I don’t miss the big
cities, the traffic.” She had no idea what traffic even was. “I
don’t miss the crime, the poverty of the soul. The pollution, and
the news media. The constant noise, the blaring sirens. Voices
yelling in the night and no one even looks out the window
sometimes.”

Polly listened, with eyes a bit round
and with a little white showing.

He looked at her.


There is a world of beauty,
and a world of pain. People who were born here will never see that
beauty. In some ways they really are better off than us back there.
They have things you and I can never dream of.” Hank was just
confusing her.

There were certain things they would
never be exposed to. The place had some advantages.

She told him about a magazine, a couple
of years out of date. It was going the rounds as such things did.
Her friend had lent it to her and she was obliged to pass it on to
a friend or even a deserving stranger. That homely spirit, the
neighbourliness, was the best thing about Third World. She took it
for granted, of course.

She loved pictures of New York, and the
insides of people’s houses. It’s not like women didn’t dream, and
the pictures helped.

It was the way things were done, very
pragmatic and very altruistic the people were around
here.

It made sense to feed your neighbour
when the odds were they might be feeding you in a year or two.
There was some sort of communal spirit.

Maybe that was what was different about
Hank. He still knew what private property and possessions were, and
a time when magazines littered the coffee table.
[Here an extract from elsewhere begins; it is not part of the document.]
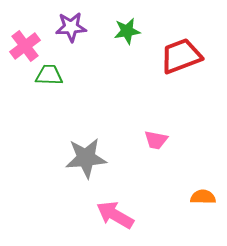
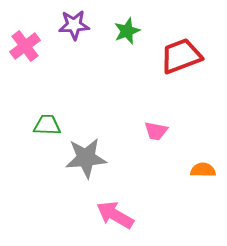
purple star: moved 3 px right, 2 px up
green star: rotated 12 degrees counterclockwise
green trapezoid: moved 2 px left, 50 px down
pink trapezoid: moved 9 px up
orange semicircle: moved 27 px up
Peltham still knew what credit was.
There were a few old-timers left, and then what?


Oh, look.”

He broke out of his reverie to see a
pony-cart off to the north, coming down a wisp of a trail towards
town.


Huh.”

The white-clad figure of a girl sat
beside a darker figure, probably male but they were still a ways
away.


It’s Emily.” Polly peered
intently. “That must be Ted.”


Oh.” He had no idea of who
she was talking about.


They’ve been stepping out
for a while.” She gave him a quick look. “You’d think at some point
there would be an announcement.”

Hank grinned in
acknowledgement.


If he hasn’t made up his
mind by now…” She left the rest unsaid.

Hank felt kind of frozen and wooden,
but the rest of the saying was clear enough. A fellow who waited
too long wasn’t likely to get around to it at all.
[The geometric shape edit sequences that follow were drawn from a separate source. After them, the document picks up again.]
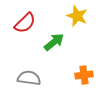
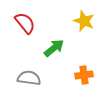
yellow star: moved 7 px right, 5 px down
red semicircle: rotated 85 degrees counterclockwise
green arrow: moved 6 px down
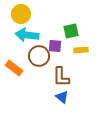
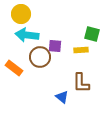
green square: moved 21 px right, 3 px down; rotated 28 degrees clockwise
brown circle: moved 1 px right, 1 px down
brown L-shape: moved 20 px right, 6 px down
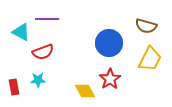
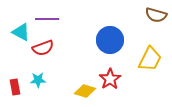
brown semicircle: moved 10 px right, 11 px up
blue circle: moved 1 px right, 3 px up
red semicircle: moved 4 px up
red rectangle: moved 1 px right
yellow diamond: rotated 45 degrees counterclockwise
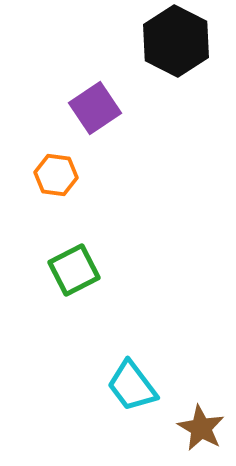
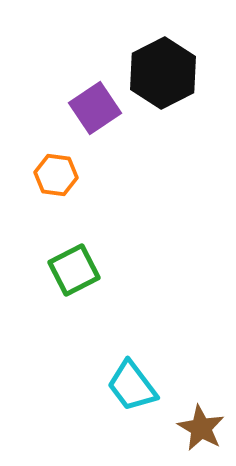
black hexagon: moved 13 px left, 32 px down; rotated 6 degrees clockwise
They sat their mounts and the animals
chewed grass and the low growths that corresponded to nothing in
living memory as far as Hank could make out but the horses
tolerated it and the critters were weaned on it, and that was
something.

The cart crossed a marshy spot in the
bottom of the valley and came up the hill towards them, the small
critter pulling the weight, huffing with the exertion but the pair
making no effort to get out and walk which was what Hank would have
done just to save time. It was good to get off the mount for a
while to stretch the legs and ease lower back muscles, always
flexed by the hard saddle and the fluid movements of the mount. He
helped Polly dismount, heart pounding and very aware that he held
her around the waist, and that she smelled heavenly.
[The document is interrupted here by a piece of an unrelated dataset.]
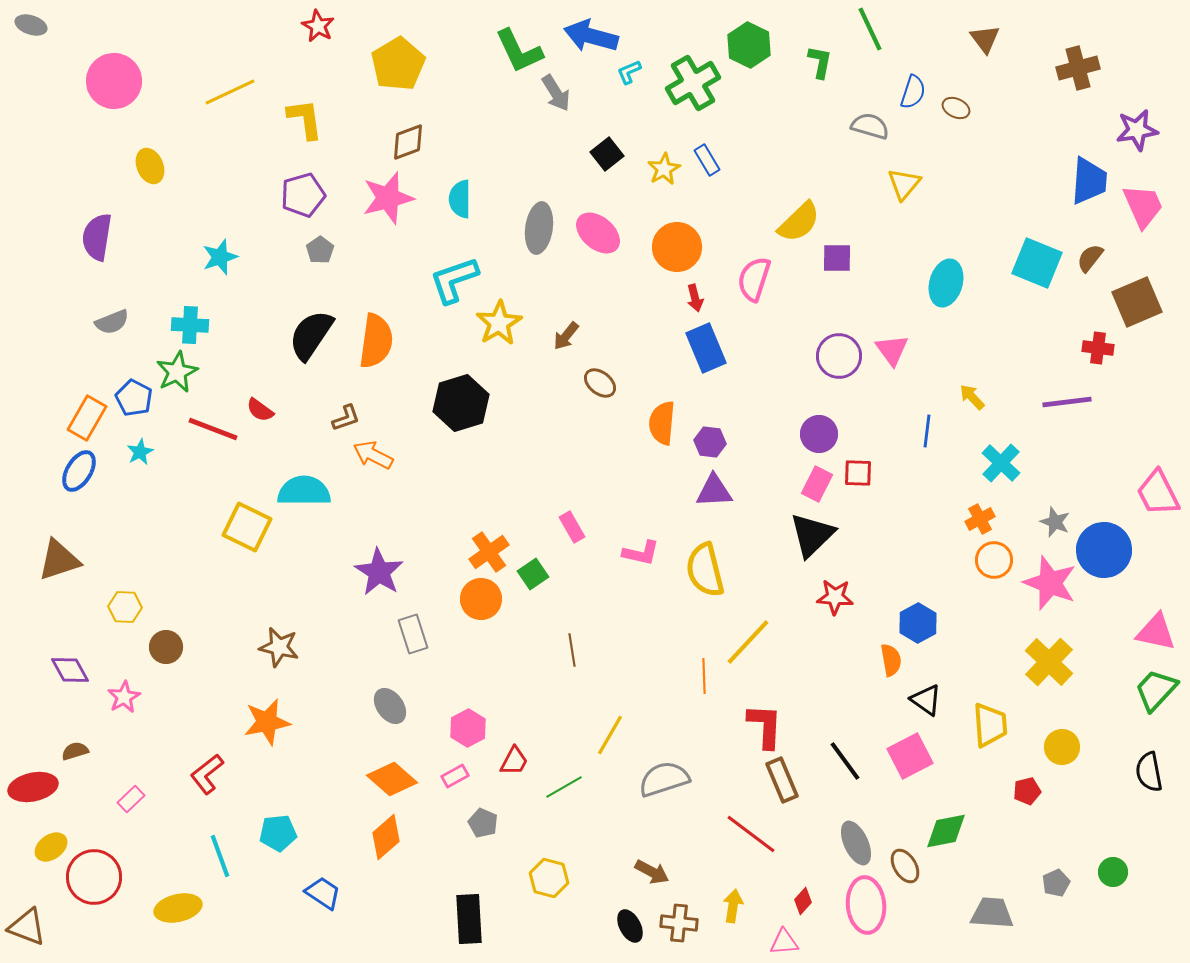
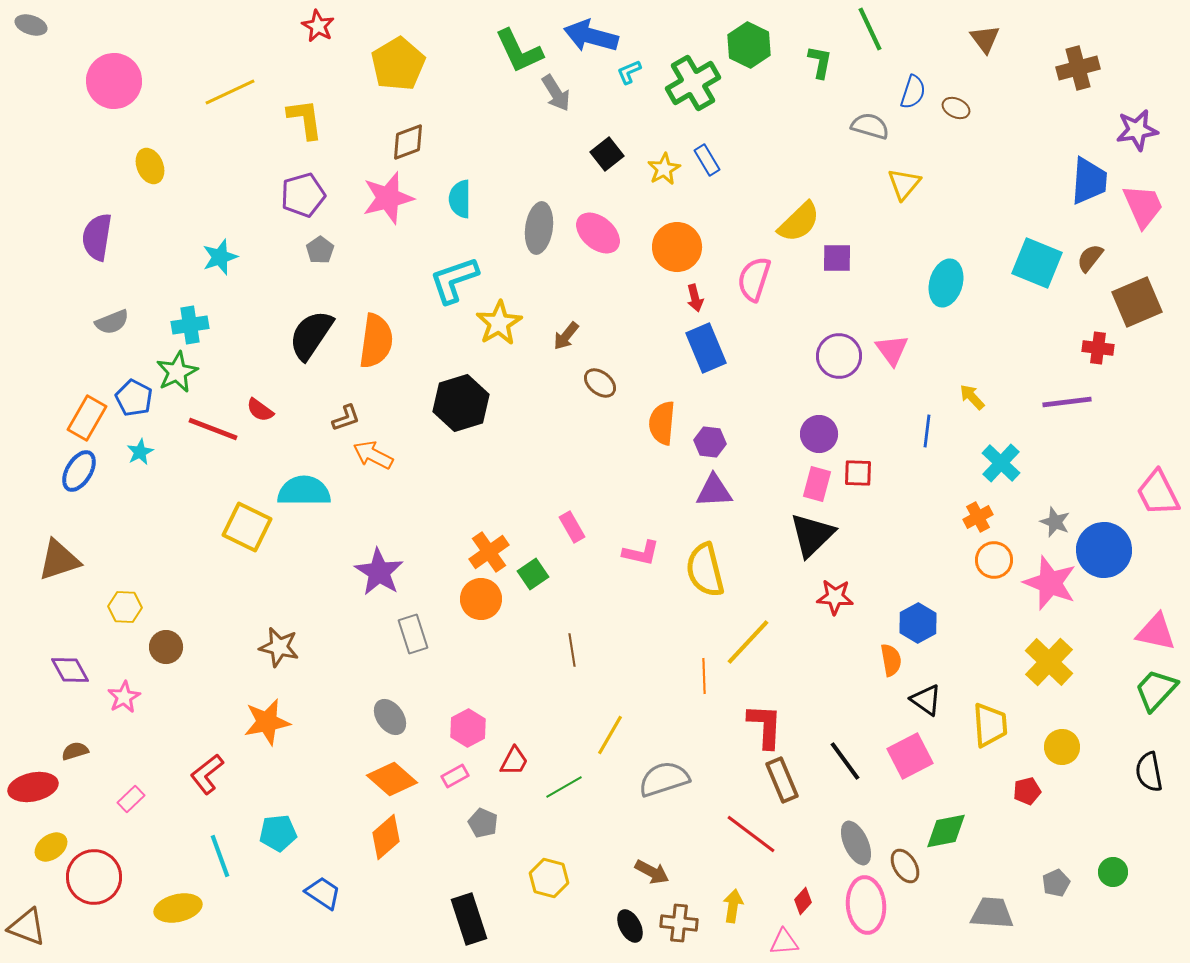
cyan cross at (190, 325): rotated 12 degrees counterclockwise
pink rectangle at (817, 484): rotated 12 degrees counterclockwise
orange cross at (980, 519): moved 2 px left, 2 px up
gray ellipse at (390, 706): moved 11 px down
black rectangle at (469, 919): rotated 15 degrees counterclockwise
He’d noticed a difference between
Earthies, the old-timers, and people born on the planet, especially
the younger generation. They didn’t care for time. They had no
drive, no ambition.

Their lives were complete.

On the plus side, it was like they
didn’t have a care in the world. In that sense, the company had
delivered on its promises. It really was a whole new way of life.
Even Hank had to admit that it had changed him, and in many ways
for the better.

He was fourteen…no, fifteen when they
got here.

The trouble was the social isolation of
the place. Just the sheer raw numbers, or lack of them. It was like
you could count everyone in the world if you had the normal number
of fingers and toes…it meant nothing to the younger ones, and
everything to him.

It was like no one around here knew
what a bicycle or a skateboard was.

There was no way in hell he could ever
go back to the old life. The thing to do was just to accept that,
and try to make the best of it. Sooner or later we all have to die,
and his life had been no more tragic than any other. For Hank, life
was sort of objective, and the people around him were living their
lives more subjectively. There was no stigma to eating a turnip
when it was all anyone had. They had never tasted lobster, or crab,
or chocolate. They had never seen television, or listened to a
morning show on the radio. They might know what a car was. Most had
never seen one. He grinned at the thought of what a nine-day wonder
it would be if one actually showed up in town. The cars he was
thinking of wouldn’t even make it this far. The roads, all two or
three of them, were just too poor. People traveled at five
kilometres or ten kilometres an hour and thought nothing of
it.

Rip away all the veneered layers of
social status and expectation, all narcissism and sense of
entitlement, and a turnip tasted a lot better. It was all they had,
all anyone had sometimes. Even then they thought Hank was rich.
It’s not like he lived any different than they did.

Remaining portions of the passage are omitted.